The trial will investigate if everyday food products can be used as treatment.

It is a unique opportunity to establish immunotherapy as a practical treatment, according to an expert.

The trial, set up by the family from Fulham in west London, will see whether commonly available food products, such as milk and peanuts, can be used under medical supervision to treat those with food allergies.

After a 12-month desensitisation period, those involved will be tracked for two further years.

Mr and Mrs Ednan-Laperouse's daughter died in 2016 after she ate an artichoke, olive and tapenade baguette containing sesame seeds, bought from a Pret a Manger at Heathrow Airport.

The wrapper did not have any allergy information, and, as it was made on the premises, this was not required by law at the time.
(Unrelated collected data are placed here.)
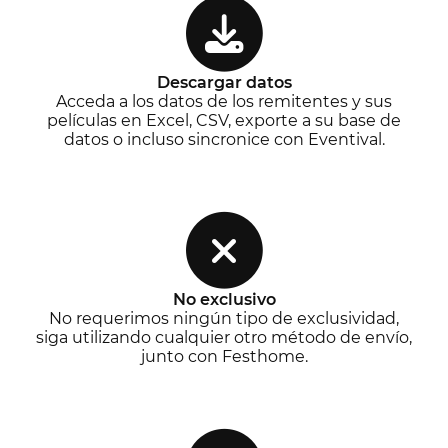
Descargar datos
Acceda a los datos de los remitentes y sus
películas en Excel, CSV, exporte a su base de
datos o incluso sincronice con Eventival.
No exclusivo
No requerimos ningún tipo de exclusividad,
siga utilizando cualquier otro método de envío,
junto con Festhome.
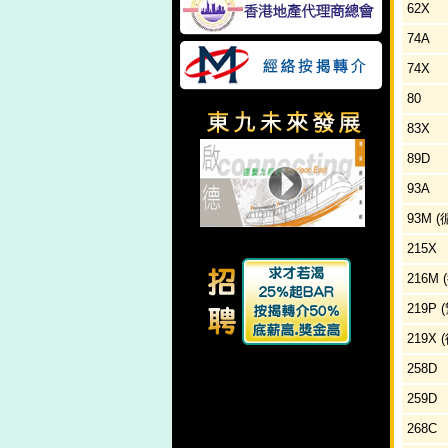
62X
74A
74X
80
83X
89D
93A
93M 
215X
216M
219P
219X 
258D
259D
268C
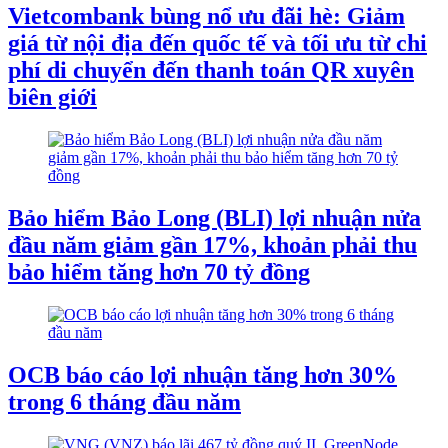
Vietcombank bùng nổ ưu đãi hè: Giảm
giá từ nội địa đến quốc tế và tối ưu từ chi
phí di chuyển đến thanh toán QR xuyên
biên giới
Bảo hiểm Bảo Long (BLI) lợi nhuận nửa
đầu năm giảm gần 17%, khoản phải thu
bảo hiểm tăng hơn 70 tỷ đồng
OCB báo cáo lợi nhuận tăng hơn 30%
trong 6 tháng đầu năm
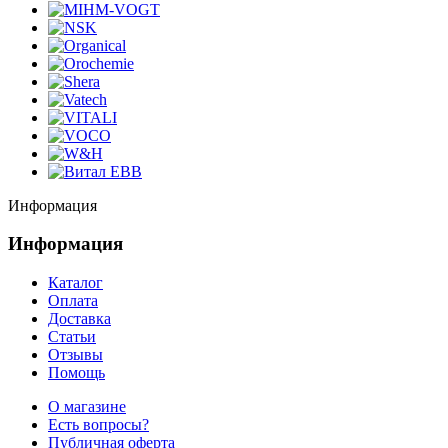
Информация
Информация
Каталог
Оплата
Доставка
Статьи
Отзывы
Помощь
О магазине
Есть вопросы?
Публичная оферта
In October, "Natasha's Law" was brought in, making allergy information a requirement for food made on site.

Read full story

Source: BBC News, 18 May 2022

Related articles on the hub

Why allergies are the Cinderella service of the NHS – a blog by Tim McLachlan


Recommended Comments

There are no comments to display.

Create an account or sign in to comment

You need to be a member in order to leave a comment

Create an account

Sign up for a new account in our community. It's easy!

Register a new account

Sign in

Already have an account? Sign in here.

Sign In Now
  • Create New...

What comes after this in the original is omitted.